──────── DATASET CONTENT ────────
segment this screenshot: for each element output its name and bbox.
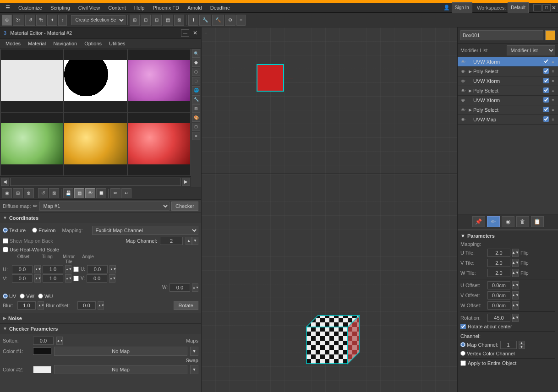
- rotate-btn[interactable]: Rotate: [174, 301, 198, 310]
- w-flip-label[interactable]: Flip: [520, 270, 529, 276]
- apply-entire-label[interactable]: Apply to Entire Object: [460, 360, 516, 366]
- mod-tool-copy[interactable]: 📋: [531, 216, 544, 227]
- thumb-pink[interactable]: [128, 49, 190, 112]
- workspaces-button[interactable]: Default: [508, 2, 529, 13]
- v-angle-input[interactable]: [87, 274, 107, 283]
- modifier-list-select[interactable]: Modifier List: [507, 45, 556, 55]
- mapping-select[interactable]: Explicit Map Channel: [92, 226, 198, 235]
- map-channel-rp-radio-label[interactable]: Map Channel:: [460, 342, 498, 348]
- menu-item-arnold[interactable]: Arnold: [184, 4, 206, 11]
- menu-item-content[interactable]: Content: [104, 4, 130, 11]
- v-offset-rp-spin[interactable]: ▲▼: [512, 291, 519, 299]
- texture-radio-label[interactable]: Texture: [3, 228, 26, 233]
- object-color-swatch[interactable]: [545, 30, 555, 40]
- me-side-btn-3[interactable]: ⬡: [192, 68, 200, 76]
- diffuse-pipette-btn[interactable]: ✏: [33, 203, 38, 209]
- show-map-check-label[interactable]: Show Map on Back: [3, 238, 53, 244]
- map-channel-rp-radio[interactable]: [460, 342, 465, 347]
- me-minimize-btn[interactable]: —: [181, 29, 189, 37]
- tool-btn-16[interactable]: ≡: [236, 15, 246, 26]
- me-side-btn-9[interactable]: ⊡: [192, 123, 200, 131]
- v-tiling-spin[interactable]: ▲▼: [65, 274, 71, 283]
- v-angle-spin[interactable]: ▲▼: [109, 274, 115, 283]
- scroll-left-btn[interactable]: ◀: [1, 178, 9, 186]
- me-tool-show[interactable]: 👁: [85, 188, 95, 198]
- mod-active-check-1[interactable]: [543, 59, 549, 64]
- v-tile-input[interactable]: [487, 259, 510, 267]
- nomap1-btn[interactable]: No Map: [54, 347, 187, 356]
- menu-item-help[interactable]: Help: [131, 4, 148, 11]
- environ-radio-label[interactable]: Environ: [32, 228, 55, 233]
- v-mirror-check[interactable]: [73, 276, 79, 281]
- thumb-yellow[interactable]: [64, 113, 126, 175]
- tool-btn-5[interactable]: ✦: [47, 15, 57, 26]
- checker-params-header[interactable]: ▼ Checker Parameters: [0, 324, 201, 334]
- mod-active-check-2[interactable]: [543, 68, 549, 74]
- environ-radio[interactable]: [32, 228, 37, 233]
- w-tile-input[interactable]: [487, 269, 510, 277]
- w-tile-spin[interactable]: ▲▼: [512, 269, 519, 277]
- maximize-window-btn[interactable]: □: [542, 4, 551, 11]
- mod-menu-6[interactable]: ≡: [550, 107, 556, 113]
- scroll-right-btn[interactable]: ▶: [182, 178, 190, 186]
- vw-radio-label[interactable]: VW: [20, 294, 34, 299]
- use-rw-check-label[interactable]: Use Real-World Scale: [3, 247, 59, 252]
- nomap2-btn[interactable]: No Map: [54, 365, 187, 374]
- vertex-color-radio-label[interactable]: Vertex Color Channel: [460, 351, 515, 356]
- rotate-about-center-label[interactable]: Rotate about center: [460, 324, 512, 329]
- uv-radio-label[interactable]: UV: [3, 294, 16, 299]
- params-collapse-arrow[interactable]: ▼: [460, 233, 465, 239]
- mod-item-polyselect-3[interactable]: 👁 ▶ Poly Select ≡: [458, 105, 558, 115]
- tool-btn-8[interactable]: ⊡: [141, 15, 151, 26]
- nomap2-arrow[interactable]: ▼: [190, 365, 198, 374]
- w-offset-rp-spin[interactable]: ▲▼: [512, 301, 519, 310]
- menu-item-customize[interactable]: Customize: [15, 4, 46, 11]
- soften-spinner[interactable]: ▲▼: [56, 337, 63, 345]
- tool-btn-9[interactable]: ⊟: [152, 15, 162, 26]
- mod-menu-7[interactable]: ≡: [550, 116, 556, 123]
- blur-spinner[interactable]: ▲▼: [38, 301, 44, 310]
- color1-swatch[interactable]: [33, 348, 51, 355]
- create-selection-dropdown[interactable]: Create Selection Se: [71, 15, 126, 25]
- mod-expand-2[interactable]: ▶: [467, 68, 473, 75]
- apply-entire-check[interactable]: [460, 360, 466, 366]
- swap-label[interactable]: Swap: [186, 358, 198, 363]
- u-tiling-spin[interactable]: ▲▼: [65, 265, 71, 273]
- vw-radio[interactable]: [20, 294, 25, 299]
- me-side-btn-7[interactable]: ⊞: [192, 104, 200, 113]
- select-tool-btn[interactable]: ⊕: [2, 15, 12, 26]
- mod-item-polyselect-1[interactable]: 👁 ▶ Poly Select ≡: [458, 67, 558, 76]
- mod-expand-6[interactable]: ▶: [467, 107, 473, 113]
- me-tool-edit[interactable]: ✏: [110, 188, 120, 198]
- tool-btn-3[interactable]: ↺: [25, 15, 35, 26]
- v-tile-spin[interactable]: ▲▼: [512, 259, 519, 267]
- checker-btn[interactable]: Checker: [171, 201, 198, 211]
- thumb-green[interactable]: [1, 113, 63, 175]
- menu-item-phoenixfd[interactable]: Phoenix FD: [149, 4, 182, 11]
- mod-menu-1[interactable]: ≡: [550, 59, 556, 65]
- mod-active-check-6[interactable]: [543, 107, 549, 112]
- menu-item-civilview[interactable]: Civil View: [75, 4, 104, 11]
- me-side-btn-10[interactable]: ≡: [192, 132, 200, 140]
- mod-menu-4[interactable]: ≡: [550, 87, 556, 94]
- mod-menu-5[interactable]: ≡: [550, 97, 556, 103]
- u-offset-rp-input[interactable]: [487, 281, 510, 289]
- menu-item-deadline[interactable]: Deadline: [207, 4, 234, 11]
- me-tool-2[interactable]: ⊞: [13, 188, 23, 198]
- mod-active-check-5[interactable]: [543, 97, 549, 103]
- me-tool-5[interactable]: ⊠: [49, 188, 59, 198]
- me-menu-options[interactable]: Options: [81, 40, 105, 47]
- u-offset-spin-up[interactable]: ▲▼: [34, 265, 41, 273]
- map-channel-rp-input[interactable]: [500, 341, 517, 349]
- tool-btn-2[interactable]: 3↑: [13, 15, 24, 26]
- me-tool-show2[interactable]: 🔲: [96, 188, 106, 198]
- top-viewport[interactable]: ...: [202, 27, 457, 174]
- texture-radio[interactable]: [3, 228, 8, 233]
- me-menu-utilities[interactable]: Utilities: [105, 40, 129, 47]
- tool-btn-10[interactable]: ▤: [163, 15, 173, 26]
- tool-btn-6[interactable]: ↕: [58, 15, 67, 26]
- show-map-checkbox[interactable]: [3, 238, 8, 244]
- u-mirror-check[interactable]: [73, 267, 79, 272]
- object-name-input[interactable]: [460, 30, 543, 40]
- me-tool-reset[interactable]: ↩: [121, 188, 131, 198]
────────
ASSIGNMENT: Reproduce each line of the data containing the word "swatch".

RESULT FOR THIS EXERCISE:
- object-color-swatch[interactable]: [545, 30, 555, 40]
- color1-swatch[interactable]: [33, 348, 51, 355]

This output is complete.